Service-learning combines academic study with service in the community. Throughout the project guided critical and reflective thinking helps students link experience with theory to deepen their understanding and their ability to use what they learned. Students are expected to keep a reflective journal and summarize what they learned at the end of the project in the form of a journal, paper, portfolio or formal presentation.
At UT, you can engage in service-learning for non-credit as a co-curricular community service experience and also for-credit as a component of select academic courses. International community-based service-learning opportunities are also available.
For multiple years including 2014, UT has been named to the President's Higher Education Community Service Honor Roll for distinguished community service. It is one of the highest federal recognitions a school can achieve for its commitment to service-learning and civic engagement.

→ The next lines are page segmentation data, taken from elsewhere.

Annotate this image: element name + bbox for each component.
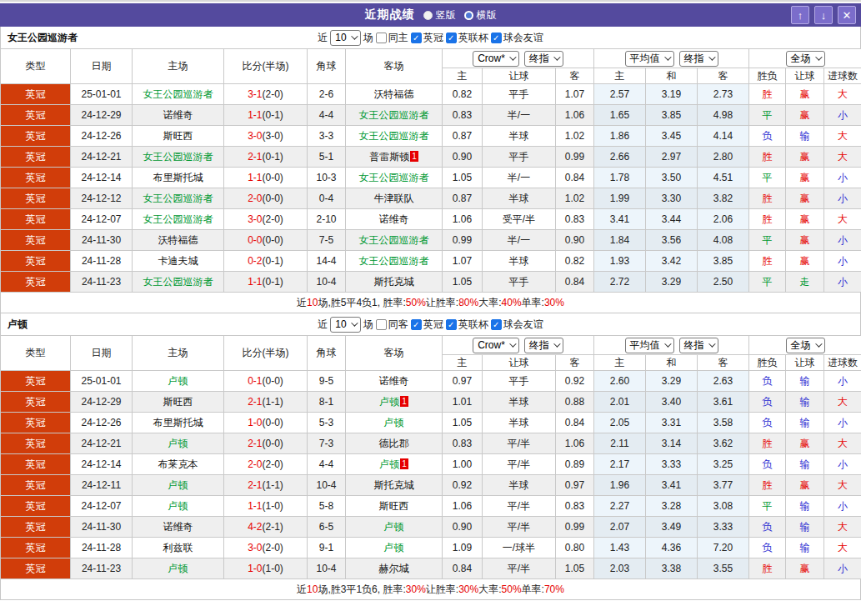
away-team-cell[interactable]: 斯旺西 [346, 496, 443, 517]
away-team-cell[interactable]: 卢顿 [346, 413, 443, 433]
league-checkbox-friendly[interactable]: ✓ 球会友谊 [491, 318, 543, 332]
team-name[interactable]: 女王公园巡游者 [143, 276, 213, 288]
team-name[interactable]: 卢顿 [168, 500, 188, 512]
same-venue-checkbox[interactable]: 同主 [376, 31, 408, 45]
scroll-up-button[interactable]: ↑ [791, 6, 809, 24]
team-name[interactable]: 卢顿 [384, 521, 404, 533]
home-team-cell[interactable]: 女王公园巡游者 [133, 147, 224, 168]
team-name[interactable]: 斯旺西 [163, 130, 193, 142]
team-name[interactable]: 斯托克城 [374, 276, 414, 288]
team-name[interactable]: 女王公园巡游者 [359, 109, 429, 121]
away-team-cell[interactable]: 女王公园巡游者 [346, 105, 443, 126]
home-team-cell[interactable]: 女王公园巡游者 [133, 272, 224, 293]
home-team-cell[interactable]: 布里斯托城 [133, 413, 224, 433]
team-name[interactable]: 卢顿 [168, 438, 188, 449]
section-team-name[interactable]: 卢顿 [8, 318, 28, 332]
avg-stage-select[interactable]: 终指 [679, 338, 718, 353]
team-name[interactable]: 卢顿 [379, 458, 399, 470]
team-name[interactable]: 沃特福德 [374, 88, 414, 100]
away-team-cell[interactable]: 沃特福德 [346, 84, 443, 105]
league-checkbox-efl-cup[interactable]: ✓ 英联杯 [446, 31, 488, 45]
home-team-cell[interactable]: 卢顿 [133, 433, 224, 454]
team-name[interactable]: 卡迪夫城 [158, 255, 198, 267]
avg-select[interactable]: 平均值 [625, 51, 674, 67]
team-name[interactable]: 牛津联队 [374, 193, 414, 204]
team-name[interactable]: 诺维奇 [163, 109, 193, 121]
home-team-cell[interactable]: 斯旺西 [133, 392, 224, 413]
away-team-cell[interactable]: 牛津联队 [346, 188, 443, 209]
odds-stage-select[interactable]: 终指 [524, 338, 563, 353]
team-name[interactable]: 德比郡 [379, 438, 409, 449]
away-team-cell[interactable]: 女王公园巡游者 [346, 168, 443, 188]
league-checkbox-efl-cup[interactable]: ✓ 英联杯 [446, 318, 488, 332]
scroll-down-button[interactable]: ↓ [814, 6, 833, 24]
team-name[interactable]: 布里斯托城 [153, 417, 203, 428]
home-team-cell[interactable]: 女王公园巡游者 [133, 84, 224, 105]
away-team-cell[interactable]: 诺维奇 [346, 371, 443, 392]
home-team-cell[interactable]: 诺维奇 [133, 517, 224, 538]
league-checkbox-championship[interactable]: ✓ 英冠 [411, 318, 443, 332]
team-name[interactable]: 诺维奇 [379, 213, 409, 225]
team-name[interactable]: 卢顿 [168, 375, 188, 387]
team-name[interactable]: 普雷斯顿 [369, 151, 409, 163]
away-team-cell[interactable]: 诺维奇 [346, 209, 443, 230]
team-name[interactable]: 卢顿 [168, 563, 188, 574]
team-name[interactable]: 诺维奇 [379, 375, 409, 387]
team-name[interactable]: 斯托克城 [374, 479, 414, 491]
away-team-cell[interactable]: 卢顿1 [346, 454, 443, 475]
away-team-cell[interactable]: 卢顿 [346, 517, 443, 538]
home-team-cell[interactable]: 布莱克本 [133, 454, 224, 475]
away-team-cell[interactable]: 女王公园巡游者 [346, 126, 443, 147]
bookmaker-select[interactable]: Crow* [473, 338, 519, 353]
home-team-cell[interactable]: 女王公园巡游者 [133, 209, 224, 230]
same-venue-checkbox[interactable]: 同客 [376, 318, 408, 332]
team-name[interactable]: 卢顿 [379, 396, 399, 408]
home-team-cell[interactable]: 卢顿 [133, 475, 224, 496]
avg-stage-select[interactable]: 终指 [679, 51, 718, 67]
bookmaker-select[interactable]: Crow* [473, 51, 519, 67]
league-checkbox-championship[interactable]: ✓ 英冠 [411, 31, 443, 45]
scope-select[interactable]: 全场 [786, 51, 825, 67]
match-count-select[interactable]: 10 [330, 30, 360, 46]
home-team-cell[interactable]: 女王公园巡游者 [133, 188, 224, 209]
away-team-cell[interactable]: 德比郡 [346, 433, 443, 454]
home-team-cell[interactable]: 沃特福德 [133, 230, 224, 251]
team-name[interactable]: 女王公园巡游者 [143, 213, 213, 225]
team-name[interactable]: 女王公园巡游者 [143, 151, 213, 163]
close-button[interactable]: ✕ [838, 6, 856, 24]
away-team-cell[interactable]: 卢顿 [346, 538, 443, 558]
away-team-cell[interactable]: 女王公园巡游者 [346, 230, 443, 251]
odds-stage-select[interactable]: 终指 [524, 51, 563, 67]
home-team-cell[interactable]: 布里斯托城 [133, 168, 224, 188]
home-team-cell[interactable]: 卢顿 [133, 558, 224, 579]
team-name[interactable]: 女王公园巡游者 [143, 88, 213, 100]
team-name[interactable]: 沃特福德 [158, 234, 198, 246]
away-team-cell[interactable]: 斯托克城 [346, 475, 443, 496]
scope-select[interactable]: 全场 [786, 338, 825, 353]
team-name[interactable]: 女王公园巡游者 [359, 130, 429, 142]
team-name[interactable]: 利兹联 [163, 542, 193, 553]
layout-horizontal-radio[interactable]: 横版 [464, 8, 497, 23]
home-team-cell[interactable]: 卢顿 [133, 371, 224, 392]
avg-select[interactable]: 平均值 [625, 338, 674, 353]
team-name[interactable]: 女王公园巡游者 [359, 234, 429, 246]
away-team-cell[interactable]: 卢顿1 [346, 392, 443, 413]
team-name[interactable]: 斯旺西 [379, 500, 409, 512]
away-team-cell[interactable]: 赫尔城 [346, 558, 443, 579]
team-name[interactable]: 布莱克本 [158, 458, 198, 470]
home-team-cell[interactable]: 利兹联 [133, 538, 224, 558]
home-team-cell[interactable]: 斯旺西 [133, 126, 224, 147]
team-name[interactable]: 女王公园巡游者 [143, 193, 213, 204]
layout-vertical-radio[interactable]: 竖版 [423, 8, 456, 23]
away-team-cell[interactable]: 普雷斯顿1 [346, 147, 443, 168]
home-team-cell[interactable]: 诺维奇 [133, 105, 224, 126]
team-name[interactable]: 女王公园巡游者 [359, 255, 429, 267]
home-team-cell[interactable]: 卢顿 [133, 496, 224, 517]
away-team-cell[interactable]: 女王公园巡游者 [346, 251, 443, 272]
team-name[interactable]: 诺维奇 [163, 521, 193, 533]
away-team-cell[interactable]: 斯托克城 [346, 272, 443, 293]
team-name[interactable]: 赫尔城 [379, 563, 409, 574]
team-name[interactable]: 布里斯托城 [153, 172, 203, 183]
team-name[interactable]: 女王公园巡游者 [359, 172, 429, 183]
match-count-select[interactable]: 10 [330, 317, 360, 333]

Types of service-learning projects vary depending on the course or your individual interests:
Direct Service -Provide service directly to the clients of a community-based organization. This may include tutoring in an after school program, assisting elderly and economically disadvantaged individuals,working with refugees, etc.
Indirect Service - Serve at an organization without first-hand contact with the recipients. This includes providing administrative assistance, developing fundraising programs, creating marketing plans, participating in painting/construction projects, etc.
Advocacy - Take civic action by educating the public about particular issues in order to change or eliminate misunderstandings about culture/differences.
Here are just a few examples of academic service-learning opportunities at UT:
- PSY 210: Students are required to choose a nonprofit organization where they volunteer with children for 30 hours. They also complete a series of eight, two to three page papers where they are asked to link their experiences volunteering with course material.
- GWA 282: Students begin by questioning what development is, ask who defines it and explore who benefits from it. They then read about a wide range of development projects and evaluate them for their effectiveness. Finally, students and residents of the villages of Nabdam, Ghana, put together developmentally-oriented service projects and implement them during a trip to Ghana.